Print the lines that run from the line with "Meterprijs EUR" to the line with "buurt - landelijk", keeping both end lines, exactly as they appear in the entries below, and nothing else.
_ _ _ _ _ _ _
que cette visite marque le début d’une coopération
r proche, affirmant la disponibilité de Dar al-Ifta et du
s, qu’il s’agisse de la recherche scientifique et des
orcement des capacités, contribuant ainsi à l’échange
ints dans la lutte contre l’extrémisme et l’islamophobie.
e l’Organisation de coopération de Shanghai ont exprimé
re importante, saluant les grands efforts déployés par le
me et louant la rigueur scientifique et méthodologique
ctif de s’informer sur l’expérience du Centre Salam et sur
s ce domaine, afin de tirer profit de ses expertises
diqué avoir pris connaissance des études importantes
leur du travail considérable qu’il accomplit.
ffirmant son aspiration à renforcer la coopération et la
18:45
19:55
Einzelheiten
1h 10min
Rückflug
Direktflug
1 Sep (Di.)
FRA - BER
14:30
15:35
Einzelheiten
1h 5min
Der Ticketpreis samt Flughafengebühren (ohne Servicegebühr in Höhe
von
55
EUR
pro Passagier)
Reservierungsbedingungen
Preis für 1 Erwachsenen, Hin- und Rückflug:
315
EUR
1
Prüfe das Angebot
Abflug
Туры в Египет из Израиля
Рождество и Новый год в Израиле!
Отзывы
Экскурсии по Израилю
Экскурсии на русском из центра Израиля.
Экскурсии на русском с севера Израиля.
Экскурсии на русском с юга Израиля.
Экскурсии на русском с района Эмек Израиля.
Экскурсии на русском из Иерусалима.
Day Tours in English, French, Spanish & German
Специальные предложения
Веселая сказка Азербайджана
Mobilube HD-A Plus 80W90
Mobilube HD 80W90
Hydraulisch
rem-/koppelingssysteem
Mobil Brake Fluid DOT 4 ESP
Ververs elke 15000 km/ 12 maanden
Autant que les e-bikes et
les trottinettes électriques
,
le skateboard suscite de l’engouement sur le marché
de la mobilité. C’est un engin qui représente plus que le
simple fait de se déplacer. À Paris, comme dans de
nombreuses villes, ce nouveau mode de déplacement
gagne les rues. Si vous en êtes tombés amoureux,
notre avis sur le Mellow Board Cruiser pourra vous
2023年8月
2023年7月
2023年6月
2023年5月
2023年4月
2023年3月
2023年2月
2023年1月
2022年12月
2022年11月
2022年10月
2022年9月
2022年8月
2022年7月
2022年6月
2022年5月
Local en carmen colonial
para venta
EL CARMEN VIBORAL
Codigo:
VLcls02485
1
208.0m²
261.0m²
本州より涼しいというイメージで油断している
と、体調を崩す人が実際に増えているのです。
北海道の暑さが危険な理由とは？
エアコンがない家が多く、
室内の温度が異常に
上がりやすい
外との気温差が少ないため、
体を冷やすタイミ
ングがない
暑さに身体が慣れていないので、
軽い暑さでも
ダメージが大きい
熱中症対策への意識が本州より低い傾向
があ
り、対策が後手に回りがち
_ _ _ _ _ _ _
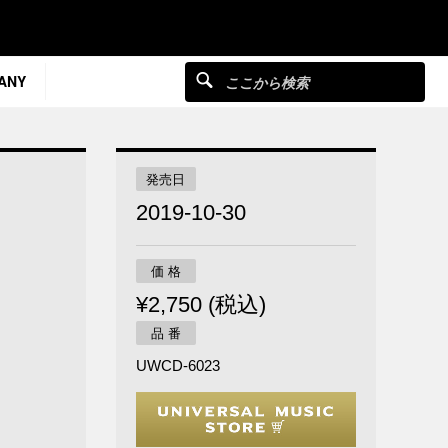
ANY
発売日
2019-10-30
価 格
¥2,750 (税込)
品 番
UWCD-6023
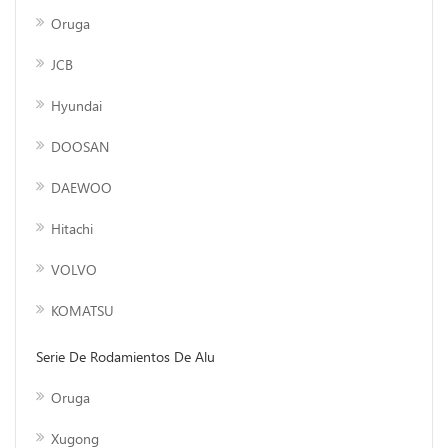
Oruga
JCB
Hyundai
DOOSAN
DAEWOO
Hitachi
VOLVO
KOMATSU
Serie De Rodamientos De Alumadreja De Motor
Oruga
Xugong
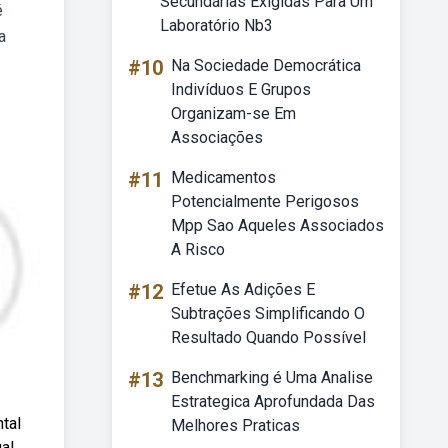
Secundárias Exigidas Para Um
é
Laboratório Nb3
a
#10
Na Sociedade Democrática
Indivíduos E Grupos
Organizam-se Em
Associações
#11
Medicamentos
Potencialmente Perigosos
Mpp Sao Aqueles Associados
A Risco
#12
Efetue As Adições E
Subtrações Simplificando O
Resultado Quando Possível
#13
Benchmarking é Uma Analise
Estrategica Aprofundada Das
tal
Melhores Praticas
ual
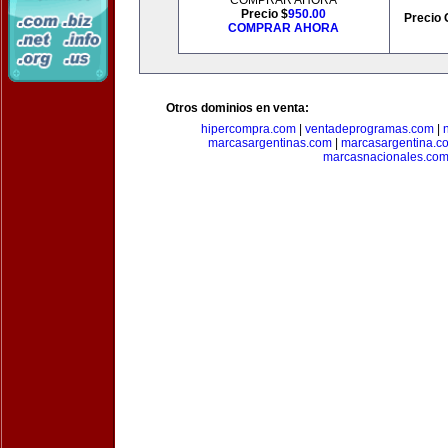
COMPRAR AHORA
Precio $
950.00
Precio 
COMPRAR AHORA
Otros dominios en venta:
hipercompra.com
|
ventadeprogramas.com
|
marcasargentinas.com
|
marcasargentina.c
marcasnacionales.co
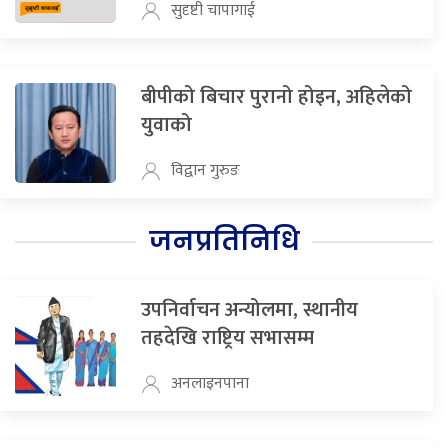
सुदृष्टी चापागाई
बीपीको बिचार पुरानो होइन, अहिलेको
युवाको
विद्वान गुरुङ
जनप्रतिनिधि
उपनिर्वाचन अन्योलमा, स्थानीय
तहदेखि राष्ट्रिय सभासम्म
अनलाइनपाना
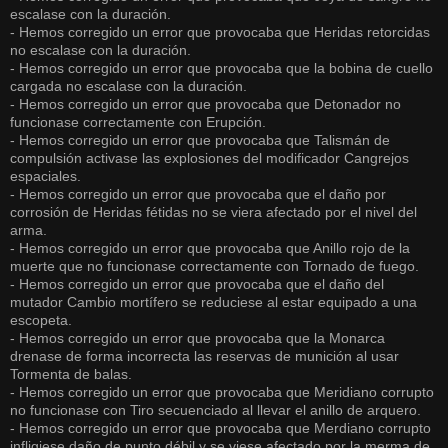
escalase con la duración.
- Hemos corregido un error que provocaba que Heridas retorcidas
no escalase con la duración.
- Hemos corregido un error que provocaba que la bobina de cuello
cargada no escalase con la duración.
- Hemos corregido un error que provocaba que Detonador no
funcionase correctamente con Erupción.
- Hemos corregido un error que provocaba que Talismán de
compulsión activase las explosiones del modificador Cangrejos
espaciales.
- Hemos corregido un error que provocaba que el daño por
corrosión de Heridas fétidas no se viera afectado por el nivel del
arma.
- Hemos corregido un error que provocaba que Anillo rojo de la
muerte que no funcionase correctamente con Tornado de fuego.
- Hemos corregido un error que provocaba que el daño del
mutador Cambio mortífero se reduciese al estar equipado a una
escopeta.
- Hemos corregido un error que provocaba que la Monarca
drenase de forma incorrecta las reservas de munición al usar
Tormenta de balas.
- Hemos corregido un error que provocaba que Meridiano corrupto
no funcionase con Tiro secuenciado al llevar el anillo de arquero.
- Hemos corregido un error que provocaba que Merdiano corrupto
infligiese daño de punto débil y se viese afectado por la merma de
_ _ _ _ _ _ _
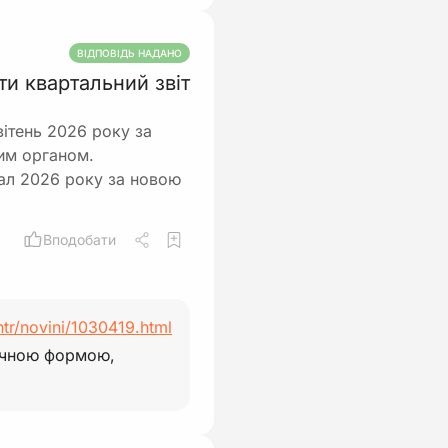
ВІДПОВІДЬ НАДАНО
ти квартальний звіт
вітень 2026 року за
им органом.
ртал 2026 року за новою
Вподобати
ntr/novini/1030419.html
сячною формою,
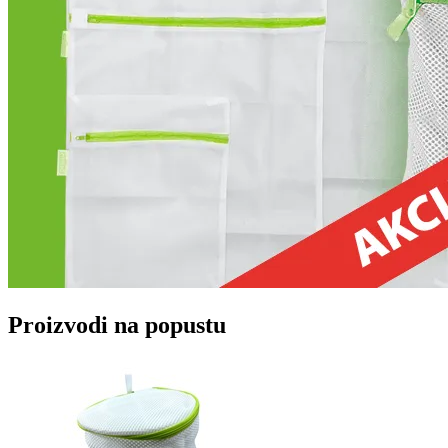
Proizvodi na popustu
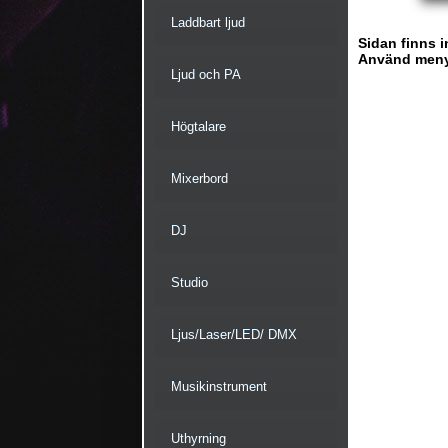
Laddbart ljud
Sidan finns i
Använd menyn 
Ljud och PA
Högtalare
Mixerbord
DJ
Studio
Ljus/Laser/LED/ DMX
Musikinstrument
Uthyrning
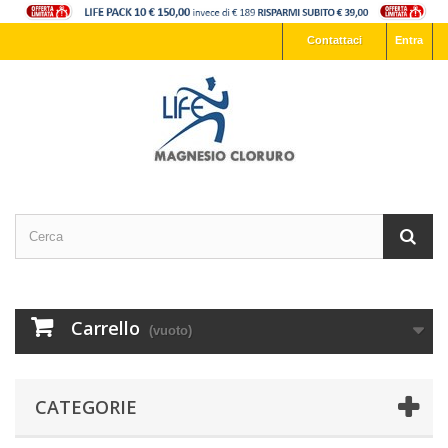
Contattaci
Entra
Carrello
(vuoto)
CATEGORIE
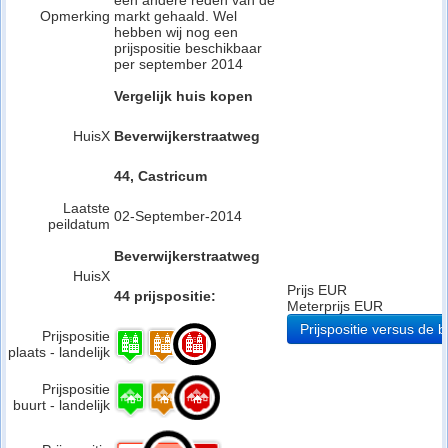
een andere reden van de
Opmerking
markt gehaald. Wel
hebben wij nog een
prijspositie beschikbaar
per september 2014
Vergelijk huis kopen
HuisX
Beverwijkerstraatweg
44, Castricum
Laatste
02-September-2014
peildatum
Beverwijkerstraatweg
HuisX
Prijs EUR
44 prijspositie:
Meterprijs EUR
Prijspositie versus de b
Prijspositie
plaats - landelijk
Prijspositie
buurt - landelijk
_ _ _ _ _ _ _
Answer box:
Meterprijs EUR
Prijspositie versus de b
Prijspositie
plaats - landelijk
Prijspositie
buurt - landelijk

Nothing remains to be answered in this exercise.